Frontier Airlines Airbus A320 departs from Los Angeles International Airport on August 27, 2020 in Los Angeles, California.

AaronP | Bauer-Griffin | GC Images | Getty Images

Shares of Frontier Airlines rose more than 5% in extended trading on Wednesday after the budget carrier posted better-than-expected quarterly results, despite warnings about weaker travel demand due to the delta variant. of coronavirus.

Frontier said it expects maximum to break even in the third quarter compared to a previous forecast to post a profit due to the fast-spread variant.
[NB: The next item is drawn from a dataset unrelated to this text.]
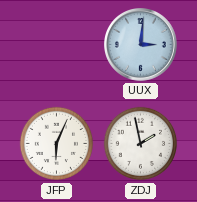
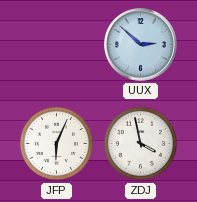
UUX: 3:01 -> 2:52
ZDJ: 1:58 -> 3:58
“Over the last week, we have noticed a softening in the level of reservations over seasonal standards which we believe is directly linked to the increase in the numbers of COVID-19 cases associated with the Delta variant,” the carrier said in a quarterly report. “The impact of the Delta variant on reservations, and the duration of that impact, are difficult to predict.”

CEO Barry Biffle said the widespread availability of vaccines is likely to offset the effect of the delta variant.

Denver-based Frontier, which went public this spring, reported net income of $ 19 million for the second quarter, thanks to a boost in federal aid. This compares to a loss of $ 50 million a year earlier. Revenue nearly tripled to $ 550 million in the second quarter from a year earlier. It is above the 548.4 million analysts forecast.

Stripping the articles once, Frontier’s loss per share was 24 cents a year, tighter than analysts ’expected 30 cents.

Correction: An earlier version misstated how many gains Frontier had.